Misconceived notions about the virus's connection with homosexuality and how it is passed on to others persist inside and outside of jail, experts said. In a correctional facility setting, such perceptions can make inmates reluctant to take the test or even take medication for the virus for fear of unwanted attention.
"If one of them is … going to see the doctor for any reason, while (people are) not immediately suspicious for HIV, people will say, 'Why you going to see the doctor?'" Zawitz said. "I try to give them plausible reasons on why they are seeing me other than they got it."
Compared with the previous year, the number of HIV tests taken since opt out began for female inmates has about tripled, Zawitz said.

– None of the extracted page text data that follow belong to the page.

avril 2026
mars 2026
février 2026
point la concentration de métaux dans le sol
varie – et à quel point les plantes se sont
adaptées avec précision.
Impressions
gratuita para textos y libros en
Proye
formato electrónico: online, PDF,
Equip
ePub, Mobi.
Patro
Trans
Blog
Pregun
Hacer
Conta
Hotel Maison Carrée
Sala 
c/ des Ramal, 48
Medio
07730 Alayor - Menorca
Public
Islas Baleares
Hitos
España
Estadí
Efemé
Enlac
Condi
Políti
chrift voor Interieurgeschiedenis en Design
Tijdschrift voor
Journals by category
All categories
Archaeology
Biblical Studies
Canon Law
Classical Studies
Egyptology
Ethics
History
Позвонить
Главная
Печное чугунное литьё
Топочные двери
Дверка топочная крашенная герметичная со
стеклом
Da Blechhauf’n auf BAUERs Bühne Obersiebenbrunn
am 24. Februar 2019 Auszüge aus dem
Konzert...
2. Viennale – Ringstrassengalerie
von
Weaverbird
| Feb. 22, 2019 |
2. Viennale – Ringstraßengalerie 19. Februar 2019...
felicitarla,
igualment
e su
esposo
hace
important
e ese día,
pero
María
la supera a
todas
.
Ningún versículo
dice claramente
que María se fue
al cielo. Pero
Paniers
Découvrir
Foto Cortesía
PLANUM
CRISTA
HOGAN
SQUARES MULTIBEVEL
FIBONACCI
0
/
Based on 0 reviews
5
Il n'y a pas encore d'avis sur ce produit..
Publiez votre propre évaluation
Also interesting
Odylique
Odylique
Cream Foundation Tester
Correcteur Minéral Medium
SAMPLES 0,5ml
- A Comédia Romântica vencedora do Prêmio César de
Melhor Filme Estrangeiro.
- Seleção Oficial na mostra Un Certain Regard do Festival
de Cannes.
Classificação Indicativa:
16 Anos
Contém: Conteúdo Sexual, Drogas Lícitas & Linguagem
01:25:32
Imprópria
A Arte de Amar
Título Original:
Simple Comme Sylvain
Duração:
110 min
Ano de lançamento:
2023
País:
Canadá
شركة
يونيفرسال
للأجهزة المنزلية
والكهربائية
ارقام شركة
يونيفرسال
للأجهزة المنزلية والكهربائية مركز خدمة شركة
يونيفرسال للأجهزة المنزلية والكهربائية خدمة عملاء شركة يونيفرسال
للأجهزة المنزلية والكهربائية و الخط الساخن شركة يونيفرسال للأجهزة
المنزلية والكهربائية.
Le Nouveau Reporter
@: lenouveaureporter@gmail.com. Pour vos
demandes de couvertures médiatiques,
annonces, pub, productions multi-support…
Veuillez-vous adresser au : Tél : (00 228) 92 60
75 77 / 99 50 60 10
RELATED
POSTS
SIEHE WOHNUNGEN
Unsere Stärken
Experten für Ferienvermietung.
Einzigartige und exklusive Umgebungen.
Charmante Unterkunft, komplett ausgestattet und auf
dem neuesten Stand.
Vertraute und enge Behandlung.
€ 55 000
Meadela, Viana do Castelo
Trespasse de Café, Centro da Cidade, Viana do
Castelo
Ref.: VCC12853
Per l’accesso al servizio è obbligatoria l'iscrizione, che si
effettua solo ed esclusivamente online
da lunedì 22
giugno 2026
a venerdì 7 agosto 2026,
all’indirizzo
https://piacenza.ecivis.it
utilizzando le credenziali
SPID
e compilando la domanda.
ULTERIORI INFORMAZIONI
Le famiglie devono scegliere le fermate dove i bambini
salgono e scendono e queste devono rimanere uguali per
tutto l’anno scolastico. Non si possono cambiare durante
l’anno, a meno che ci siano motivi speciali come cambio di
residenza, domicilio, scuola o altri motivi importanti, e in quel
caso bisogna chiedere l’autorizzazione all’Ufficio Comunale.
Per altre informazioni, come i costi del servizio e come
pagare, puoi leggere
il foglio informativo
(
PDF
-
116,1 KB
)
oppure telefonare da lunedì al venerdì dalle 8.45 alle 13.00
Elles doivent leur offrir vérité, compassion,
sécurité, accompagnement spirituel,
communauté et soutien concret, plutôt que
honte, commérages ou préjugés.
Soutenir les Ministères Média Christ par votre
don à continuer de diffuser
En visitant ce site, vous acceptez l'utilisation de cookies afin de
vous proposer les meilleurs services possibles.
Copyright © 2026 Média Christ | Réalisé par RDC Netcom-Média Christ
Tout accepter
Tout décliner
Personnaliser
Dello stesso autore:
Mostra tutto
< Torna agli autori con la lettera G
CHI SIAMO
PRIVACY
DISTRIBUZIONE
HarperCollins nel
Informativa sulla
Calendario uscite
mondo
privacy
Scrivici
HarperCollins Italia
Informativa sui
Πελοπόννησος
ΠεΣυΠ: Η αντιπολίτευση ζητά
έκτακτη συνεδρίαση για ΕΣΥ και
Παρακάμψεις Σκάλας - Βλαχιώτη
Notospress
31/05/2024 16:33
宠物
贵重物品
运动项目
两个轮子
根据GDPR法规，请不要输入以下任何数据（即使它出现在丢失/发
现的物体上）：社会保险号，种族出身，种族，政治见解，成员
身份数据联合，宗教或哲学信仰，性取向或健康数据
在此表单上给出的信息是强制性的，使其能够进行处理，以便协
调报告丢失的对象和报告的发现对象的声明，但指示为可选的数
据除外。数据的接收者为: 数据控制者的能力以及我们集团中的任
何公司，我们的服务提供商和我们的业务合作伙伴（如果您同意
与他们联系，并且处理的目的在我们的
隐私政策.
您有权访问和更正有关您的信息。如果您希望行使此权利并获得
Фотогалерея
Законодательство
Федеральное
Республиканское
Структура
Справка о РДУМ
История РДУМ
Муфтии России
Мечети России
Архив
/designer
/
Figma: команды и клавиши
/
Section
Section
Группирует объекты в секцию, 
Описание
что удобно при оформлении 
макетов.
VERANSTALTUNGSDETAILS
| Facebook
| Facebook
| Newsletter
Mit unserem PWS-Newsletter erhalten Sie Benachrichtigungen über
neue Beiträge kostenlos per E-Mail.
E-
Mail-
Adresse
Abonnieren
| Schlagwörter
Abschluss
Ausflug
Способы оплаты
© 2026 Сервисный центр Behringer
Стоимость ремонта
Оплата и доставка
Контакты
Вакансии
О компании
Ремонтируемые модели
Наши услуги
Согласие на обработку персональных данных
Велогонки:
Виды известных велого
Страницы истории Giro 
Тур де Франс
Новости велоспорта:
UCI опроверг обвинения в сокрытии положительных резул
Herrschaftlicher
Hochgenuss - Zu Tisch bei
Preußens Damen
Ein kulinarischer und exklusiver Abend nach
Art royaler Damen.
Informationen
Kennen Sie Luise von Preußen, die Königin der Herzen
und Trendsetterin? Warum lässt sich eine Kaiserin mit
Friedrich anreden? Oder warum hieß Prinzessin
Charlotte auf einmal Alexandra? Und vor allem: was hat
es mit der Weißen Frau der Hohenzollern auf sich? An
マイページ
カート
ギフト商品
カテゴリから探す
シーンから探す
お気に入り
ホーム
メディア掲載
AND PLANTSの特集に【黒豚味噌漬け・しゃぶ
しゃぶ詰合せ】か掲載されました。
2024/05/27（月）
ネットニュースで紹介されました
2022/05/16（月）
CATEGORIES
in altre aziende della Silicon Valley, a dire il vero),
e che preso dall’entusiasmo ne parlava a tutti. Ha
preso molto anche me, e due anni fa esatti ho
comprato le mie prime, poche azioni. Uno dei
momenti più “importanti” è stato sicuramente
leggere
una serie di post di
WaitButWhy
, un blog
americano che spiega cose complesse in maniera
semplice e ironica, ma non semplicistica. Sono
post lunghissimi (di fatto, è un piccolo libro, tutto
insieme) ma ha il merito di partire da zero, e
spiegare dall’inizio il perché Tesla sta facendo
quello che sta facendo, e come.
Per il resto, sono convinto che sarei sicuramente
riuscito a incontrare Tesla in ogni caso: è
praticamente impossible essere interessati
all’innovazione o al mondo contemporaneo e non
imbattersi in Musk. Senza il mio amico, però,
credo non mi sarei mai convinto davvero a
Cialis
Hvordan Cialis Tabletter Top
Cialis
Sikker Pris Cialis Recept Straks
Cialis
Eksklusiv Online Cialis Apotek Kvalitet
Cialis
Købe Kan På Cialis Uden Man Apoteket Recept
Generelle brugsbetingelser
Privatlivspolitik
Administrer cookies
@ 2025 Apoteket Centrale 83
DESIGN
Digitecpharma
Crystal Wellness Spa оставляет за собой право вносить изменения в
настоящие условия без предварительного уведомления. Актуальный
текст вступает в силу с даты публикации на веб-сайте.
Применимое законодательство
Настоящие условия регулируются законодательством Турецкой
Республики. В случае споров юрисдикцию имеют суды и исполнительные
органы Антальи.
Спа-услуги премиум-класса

The Cook County Health and Hospitals System is paying about $275,000 a year for the increased testing at the jail.
The state prison system hopes to adopt a similar approach. Currently inmates are offered a test at their parent facility. But in the fall, inmates will be told only of their option to refuse a test when they enter a reception and classification center.
"It's certainly a significant change," said agency medical director Louis Shicker. "We're hoping that we will catch more people and possibly pick up more positives."
The initiative will be paid for by part of a $7 million grant awarded two years ago to researchers at the University of Illinois at Chicago.
The group also is experimenting with using inmate social networks to find and diagnose more HIV-positive people. As part of the initiative, HIV-positive people who have been released from prison recently may receive coupons to give to their friends that would give them $10 in exchange for taking an HIV test.
Doctors hope to produce a study measuring the effects of opt-out testing on the number of tests taken and the positive diagnoses made.
"The more people we can find who are positive and start treatment and educate them … the better off everyone is," Shicker said. "The treatment is so effective (that) people can live pretty normally for a long period of time."